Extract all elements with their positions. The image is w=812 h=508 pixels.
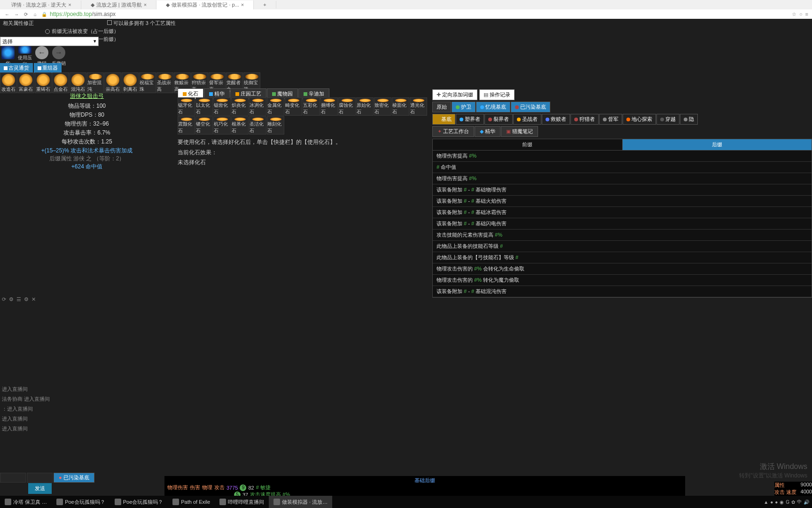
fossil-slot[interactable]: 机巧化石: [213, 116, 231, 135]
tab-currency[interactable]: 古灵通货: [0, 63, 33, 73]
header-suffix[interactable]: 后缀: [623, 139, 812, 150]
system-tray[interactable]: ▲●●◉G✿中🔊: [764, 499, 812, 505]
fossil-slot[interactable]: 圣洁化石: [249, 116, 266, 135]
gem-icon: [183, 92, 187, 96]
help-text: 当前化石效果：: [178, 148, 341, 158]
mod-row[interactable]: 物理伤害提高 #%: [433, 151, 812, 162]
fossil-slot[interactable]: 锯牙化石: [178, 97, 195, 116]
forward-button[interactable]: →: [13, 11, 20, 17]
taskbar-item[interactable]: 冷塔 保卫真 …: [0, 496, 52, 508]
browser-tab[interactable]: ◆流放之源 | 游戏导航×: [81, 0, 156, 9]
option-label: 相关属性修正: [3, 20, 34, 27]
header-prefix[interactable]: 前缀: [433, 139, 623, 150]
dot-icon: [480, 105, 484, 109]
fossil-slot[interactable]: 原始化石: [356, 97, 374, 116]
fossil-slot[interactable]: 镂空化石: [195, 116, 213, 135]
mod-row[interactable]: 物理伤害提高 #%: [433, 173, 812, 184]
tab-synth[interactable]: 忆境基底: [476, 102, 510, 112]
help-text: 要使用化石，请选择好化石后，单击【快捷栏】的【使用化石】。: [178, 137, 341, 148]
fossil-slot[interactable]: 捆缚化石: [320, 97, 338, 116]
checkbox[interactable]: [107, 20, 112, 25]
fossil-slot[interactable]: 畸变化石: [285, 97, 302, 116]
fossil-slot[interactable]: 震颤化石: [178, 116, 195, 135]
radio[interactable]: [45, 29, 50, 34]
fossil-slot[interactable]: 致密化石: [374, 97, 391, 116]
taskbar-item[interactable]: Poe会玩孤狼吗？: [110, 496, 168, 508]
home-button[interactable]: ⌂: [32, 11, 39, 17]
browser-tab[interactable]: ◆做装模拟器 · 流放创世记 · p...×: [156, 0, 254, 9]
list-icon: ▤: [484, 92, 488, 98]
fossil-slot[interactable]: 透光化石: [410, 97, 427, 116]
reload-button[interactable]: ⟳: [23, 11, 29, 17]
mod-row[interactable]: 此物品上装备的技能石等级 #: [433, 241, 812, 252]
back-button[interactable]: ←: [4, 11, 10, 17]
fossil-slot[interactable]: 冰冽化石: [249, 97, 266, 116]
fossil-slot[interactable]: 根基化石: [231, 116, 249, 135]
faction-tab[interactable]: 地心探索: [623, 114, 656, 125]
faction-tab[interactable]: 圣战者: [513, 114, 541, 125]
dot-icon: [456, 105, 460, 109]
close-icon[interactable]: ×: [68, 2, 71, 8]
mod-row[interactable]: # 命中值: [433, 162, 812, 173]
mod-row[interactable]: 该装备附加 # - # 基础冰霜伤害: [433, 207, 812, 218]
chat-icon[interactable]: ⟳: [2, 296, 6, 302]
chat-tab-corrupt[interactable]: ● 已污染基底: [54, 473, 94, 483]
faction-tab[interactable]: 督军: [599, 114, 622, 125]
tab-original[interactable]: 原始: [432, 102, 451, 112]
menu-icon[interactable]: ≡: [805, 11, 808, 17]
mod-row[interactable]: 此物品上装备的【弓技能石】等级 #: [433, 252, 812, 263]
chat-tab[interactable]: [0, 473, 26, 483]
fossil-slot[interactable]: 雕刻化石: [267, 116, 284, 135]
mod-row[interactable]: 物理攻击伤害的 #% 转化为魔力偷取: [433, 275, 812, 286]
tab-recombinator[interactable]: 重组器: [34, 63, 62, 73]
square-icon: [38, 66, 41, 70]
gem-icon: [304, 92, 307, 96]
new-tab-button[interactable]: +: [254, 1, 276, 8]
base-select[interactable]: 选择▾: [0, 37, 99, 46]
sub-essence[interactable]: ◆精华: [475, 126, 500, 137]
mod-row[interactable]: 物理攻击伤害的 #% 会转化为生命偷取: [433, 263, 812, 275]
faction-tab[interactable]: 裂界者: [484, 114, 513, 125]
tab-corrupt[interactable]: 已污染基底: [511, 102, 550, 112]
send-button[interactable]: 发送: [28, 483, 52, 494]
faction-tab[interactable]: 隐: [680, 114, 698, 125]
close-icon[interactable]: ×: [144, 2, 147, 8]
fossil-slot[interactable]: 棱面化石: [392, 97, 409, 116]
mod-row[interactable]: 该装备附加 # - # 基础混沌伤害: [433, 286, 812, 297]
chat-icon[interactable]: ☰: [16, 296, 21, 302]
circle-icon[interactable]: ○: [799, 11, 803, 17]
close-icon[interactable]: ×: [241, 2, 244, 8]
fossil-slot[interactable]: 腐蚀化石: [338, 97, 356, 116]
fossil-slot[interactable]: 以太化石: [195, 97, 213, 116]
fossil-slot[interactable]: 五彩化石: [303, 97, 320, 116]
taskbar-item[interactable]: 做装模拟器 · 流放…: [269, 496, 332, 508]
log-button[interactable]: ▤操作记录: [479, 89, 515, 100]
item-name: 游侠之狙击弓: [4, 92, 170, 100]
mod-row[interactable]: 该装备附加 # - # 基础火焰伤害: [433, 196, 812, 207]
chat-icon[interactable]: ⚙: [24, 296, 29, 302]
add-mod-button[interactable]: ✚定向添加词缀: [432, 89, 477, 100]
faction-tab[interactable]: 狩猎者: [570, 114, 599, 125]
chat-icon[interactable]: ⚙: [9, 296, 14, 302]
star-icon[interactable]: ☆: [792, 11, 796, 17]
chat-tab[interactable]: [27, 473, 53, 483]
sub-bench[interactable]: ✦工艺工作台: [432, 126, 474, 137]
url-bar[interactable]: https://poedb.top/sim.aspx: [50, 11, 116, 17]
taskbar-item[interactable]: 哔哩哔哩直播间: [215, 496, 269, 508]
fossil-slot[interactable]: 金属化石: [267, 97, 284, 116]
fossil-slot[interactable]: 炽炎化石: [231, 97, 249, 116]
faction-tab[interactable]: 穿越: [656, 114, 679, 125]
browser-tab[interactable]: 详情 · 流放之源 · 逆天大×: [2, 0, 81, 9]
sub-beast[interactable]: ▣猎魔笔记: [501, 126, 538, 137]
taskbar-item[interactable]: Path of Exile: [168, 496, 215, 508]
mod-row[interactable]: 该装备附加 # - # 基础物理伤害: [433, 184, 812, 196]
faction-tab[interactable]: 救赎者: [542, 114, 570, 125]
mod-row[interactable]: 该装备附加 # - # 基础闪电伤害: [433, 218, 812, 230]
faction-tab[interactable]: 塑界者: [456, 114, 484, 125]
tab-warden[interactable]: 护卫: [452, 102, 476, 112]
mod-row[interactable]: 攻击技能的元素伤害提高 #%: [433, 230, 812, 241]
close-icon[interactable]: ✕: [31, 296, 36, 302]
taskbar-item[interactable]: Poe会玩孤狼吗？: [52, 496, 110, 508]
fossil-slot[interactable]: 锯齿化石: [213, 97, 231, 116]
faction-tab[interactable]: 基底: [432, 114, 455, 125]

════════════════

* [PROBLEM TO SOLVE]: Reproduce all the material exactly, omitting images.

* [SOLUTION TO THE EXERCISE]:
Extract all elements with their positions. The image is w=812 h=508 pixels.
fossil-slot[interactable]: 机巧化石: [213, 116, 231, 135]
tab-currency[interactable]: 古灵通货: [0, 63, 33, 73]
header-suffix[interactable]: 后缀: [623, 139, 812, 150]
system-tray[interactable]: ▲●●◉G✿中🔊: [764, 499, 812, 505]
fossil-slot[interactable]: 圣洁化石: [249, 116, 266, 135]
gem-icon: [183, 92, 187, 96]
help-text: 当前化石效果：: [178, 148, 341, 158]
mod-row[interactable]: 物理伤害提高 #%: [433, 151, 812, 162]
fossil-slot[interactable]: 锯牙化石: [178, 97, 195, 116]
forward-button[interactable]: →: [13, 11, 20, 17]
taskbar-item[interactable]: 冷塔 保卫真 …: [0, 496, 52, 508]
browser-tab[interactable]: ◆流放之源 | 游戏导航×: [81, 0, 156, 9]
option-label: 相关属性修正: [3, 20, 34, 27]
header-prefix[interactable]: 前缀: [433, 139, 623, 150]
dot-icon: [480, 105, 484, 109]
fossil-slot[interactable]: 原始化石: [356, 97, 374, 116]
fossil-slot[interactable]: 镂空化石: [195, 116, 213, 135]
mod-row[interactable]: 物理伤害提高 #%: [433, 173, 812, 184]
tab-synth[interactable]: 忆境基底: [476, 102, 510, 112]
help-text: 要使用化石，请选择好化石后，单击【快捷栏】的【使用化石】。: [178, 137, 341, 148]
fossil-slot[interactable]: 捆缚化石: [320, 97, 338, 116]
checkbox[interactable]: [107, 20, 112, 25]
fossil-slot[interactable]: 畸变化石: [285, 97, 302, 116]
fossil-slot[interactable]: 震颤化石: [178, 116, 195, 135]
radio[interactable]: [45, 29, 50, 34]
fossil-slot[interactable]: 致密化石: [374, 97, 391, 116]
taskbar-item[interactable]: Poe会玩孤狼吗？: [110, 496, 168, 508]
home-button[interactable]: ⌂: [32, 11, 39, 17]
browser-tab[interactable]: ◆做装模拟器 · 流放创世记 · p...×: [156, 0, 254, 9]
list-icon: ▤: [484, 92, 488, 98]
fossil-slot[interactable]: 透光化石: [410, 97, 427, 116]
reload-button[interactable]: ⟳: [23, 11, 29, 17]
mod-row[interactable]: 此物品上装备的技能石等级 #: [433, 241, 812, 252]
back-button[interactable]: ←: [4, 11, 10, 17]
fossil-slot[interactable]: 冰冽化石: [249, 97, 266, 116]
fossil-slot[interactable]: 根基化石: [231, 116, 249, 135]
faction-tab[interactable]: 地心探索: [623, 114, 656, 125]
faction-tab[interactable]: 圣战者: [513, 114, 541, 125]
dot-icon: [456, 105, 460, 109]
close-icon[interactable]: ×: [68, 2, 71, 8]
mod-row[interactable]: # 命中值: [433, 162, 812, 173]
mod-row[interactable]: 该装备附加 # - # 基础冰霜伤害: [433, 207, 812, 218]
chat-icon[interactable]: ⟳: [2, 296, 6, 302]
chat-tab-corrupt[interactable]: ● 已污染基底: [54, 473, 94, 483]
faction-tab[interactable]: 督军: [599, 114, 622, 125]
tab-original[interactable]: 原始: [432, 102, 451, 112]
menu-icon[interactable]: ≡: [805, 11, 808, 17]
mod-row[interactable]: 此物品上装备的【弓技能石】等级 #: [433, 252, 812, 263]
chat-tab[interactable]: [0, 473, 26, 483]
fossil-slot[interactable]: 雕刻化石: [267, 116, 284, 135]
mod-row[interactable]: 物理攻击伤害的 #% 转化为魔力偷取: [433, 275, 812, 286]
tab-recombinator[interactable]: 重组器: [34, 63, 62, 73]
square-icon: [38, 66, 41, 70]
gem-icon: [304, 92, 307, 96]
new-tab-button[interactable]: +: [254, 1, 276, 8]
base-select[interactable]: 选择▾: [0, 37, 99, 46]
sub-essence[interactable]: ◆精华: [475, 126, 500, 137]
mod-row[interactable]: 物理攻击伤害的 #% 会转化为生命偷取: [433, 263, 812, 275]
faction-tab[interactable]: 裂界者: [484, 114, 513, 125]
tab-corrupt[interactable]: 已污染基底: [511, 102, 550, 112]
send-button[interactable]: 发送: [28, 483, 52, 494]
faction-tab[interactable]: 隐: [680, 114, 698, 125]
close-icon[interactable]: ×: [144, 2, 147, 8]
fossil-slot[interactable]: 棱面化石: [392, 97, 409, 116]
mod-row[interactable]: 该装备附加 # - # 基础混沌伤害: [433, 286, 812, 297]
chat-icon[interactable]: ☰: [16, 296, 21, 302]
circle-icon[interactable]: ○: [799, 11, 803, 17]
close-icon[interactable]: ×: [241, 2, 244, 8]
fossil-slot[interactable]: 腐蚀化石: [338, 97, 356, 116]
fossil-slot[interactable]: 以太化石: [195, 97, 213, 116]
fossil-slot[interactable]: 五彩化石: [303, 97, 320, 116]
taskbar-item[interactable]: 做装模拟器 · 流放…: [269, 496, 332, 508]
log-button[interactable]: ▤操作记录: [479, 89, 515, 100]
item-name: 游侠之狙击弓: [4, 92, 170, 100]
mod-row[interactable]: 该装备附加 # - # 基础火焰伤害: [433, 196, 812, 207]
chat-icon[interactable]: ⚙: [24, 296, 29, 302]
add-mod-button[interactable]: ✚定向添加词缀: [432, 89, 477, 100]
faction-tab[interactable]: 狩猎者: [570, 114, 599, 125]
chat-icon[interactable]: ⚙: [9, 296, 14, 302]
star-icon[interactable]: ☆: [792, 11, 796, 17]
chat-tab[interactable]: [27, 473, 53, 483]
sub-bench[interactable]: ✦工艺工作台: [432, 126, 474, 137]
url-bar[interactable]: https://poedb.top/sim.aspx: [50, 11, 116, 17]
taskbar-item[interactable]: 哔哩哔哩直播间: [215, 496, 269, 508]
fossil-slot[interactable]: 金属化石: [267, 97, 284, 116]
fossil-slot[interactable]: 炽炎化石: [231, 97, 249, 116]
faction-tab[interactable]: 穿越: [656, 114, 679, 125]
browser-tab[interactable]: 详情 · 流放之源 · 逆天大×: [2, 0, 81, 9]
sub-beast[interactable]: ▣猎魔笔记: [501, 126, 538, 137]
taskbar-item[interactable]: Path of Exile: [168, 496, 215, 508]
mod-row[interactable]: 该装备附加 # - # 基础物理伤害: [433, 184, 812, 196]
faction-tab[interactable]: 救赎者: [542, 114, 570, 125]
mod-row[interactable]: 该装备附加 # - # 基础闪电伤害: [433, 218, 812, 230]
faction-tab[interactable]: 塑界者: [456, 114, 484, 125]
tab-warden[interactable]: 护卫: [452, 102, 476, 112]
mod-row[interactable]: 攻击技能的元素伤害提高 #%: [433, 230, 812, 241]
close-icon[interactable]: ✕: [31, 296, 36, 302]
taskbar-item[interactable]: Poe会玩孤狼吗？: [52, 496, 110, 508]
fossil-slot[interactable]: 锯齿化石: [213, 97, 231, 116]
faction-tab[interactable]: 基底: [432, 114, 455, 125]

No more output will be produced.